I live about 15 min from this lake and have never heard anything about. I was wondering if anyone could give me some advice on this lake. Also is it worth a morning or late afternoon to try it out?


----------



## sparky1

The Solution said:


> I live about 15 min from this lake and have never heard anything about. I was wondering if anyone could give me some advice on this lake. Also is it worth a morning or late afternoon to try it out?


i fish grant several times a year, if u have a boat, there are two ramps.
a little tricky but work for me. i fish out of a boat and go to the north side a little deeper and lots of cover. its to steep for bank fishing over there.
but i have caught fish on the parking lot side east of the docks. look for trees laying in water. some nice crappies but lots of small ones. this lake has lots of catfish and bass. good luck


----------



## Bazzin05

Is grant an electric only lake or a 10hp limit?


----------



## The Solution

it is electric only, i do know that. I'm trying to find out how well it recovered from being drained in 2004.


----------



## lonewolf

Grant is wonderful little lake. I catch lots of bass and crappie in the spring. The summer really slowes down. The fall picks back up again. Evening in the spring seem to be best for me. The fall it is good all day. A bunch of local guys get together and hold a tournament on Sundays. The lake rebounded well after they drained it . The big crappie are still not back to the numbers they used to be. The bass are still doing good. My biggest is 6.25 lbs.


----------



## sparky1

The Solution said:


> it is electric only, i do know that. I'm trying to find out how well it recovered from being drained in 2004.

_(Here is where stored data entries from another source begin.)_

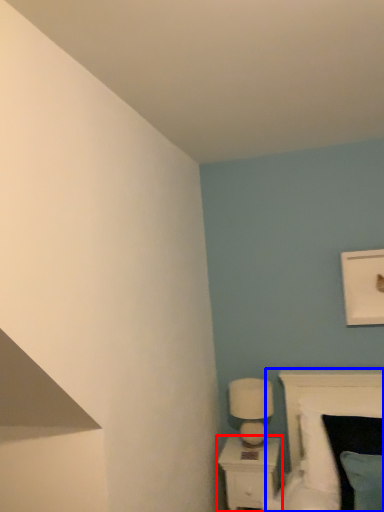 Question: Among these objects, which one is farthest to the camera, nightstand (highlighted by a red box) or bed (highlighted by a blue box)?

Choices:
 (A) nightstand
 (B) bed

Answer: (A) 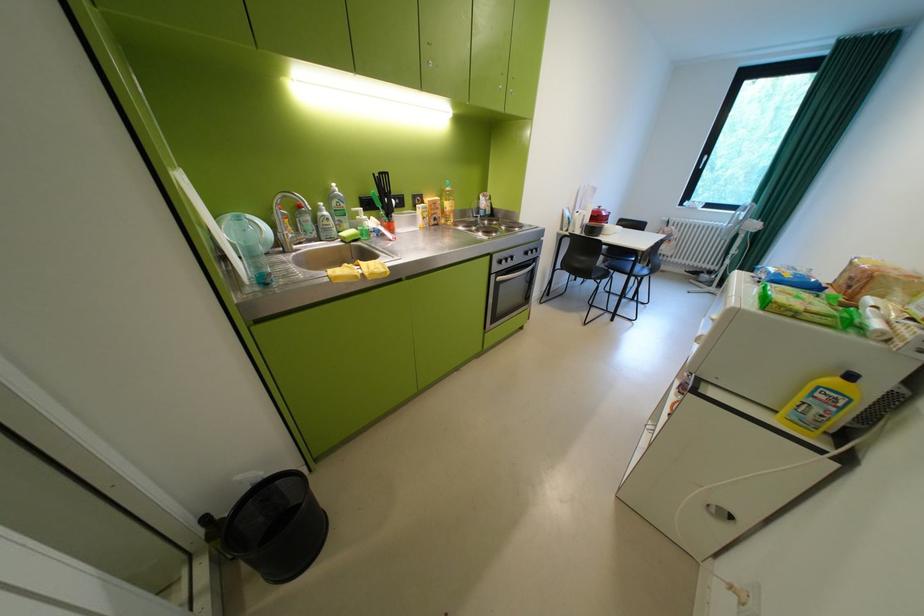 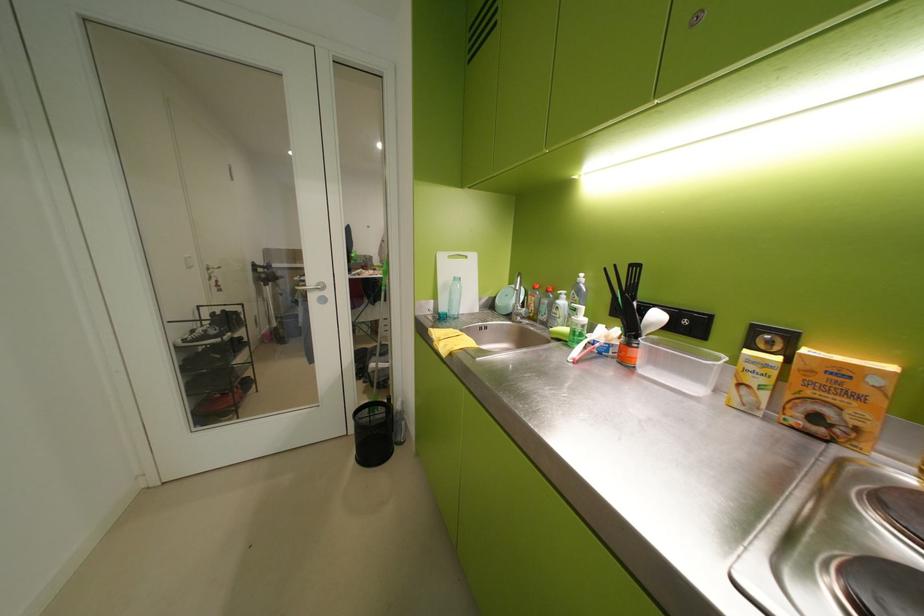 Where in the second image is the point corresponding to (x=444, y=204) from the first image?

how do you find out if its electric only, when i go there the locals are using 10 hp so i did to. thx


----------



## Richman

Its ten h.p. It changed a few years back....heres a link to the Watercraft website with the new listing

http://ohiodnr.com/watercraft/questions/tabid/2624/Default.aspx

Good luck

Rich


----------



## The Solution

sparky1 said:


> how do you find out if its electric only, when i go there the locals are using 10 hp so i did to. thx



Sorry for the bad info, I was just saying what was listed in the Southern Ohio Fishing Map and Guide


----------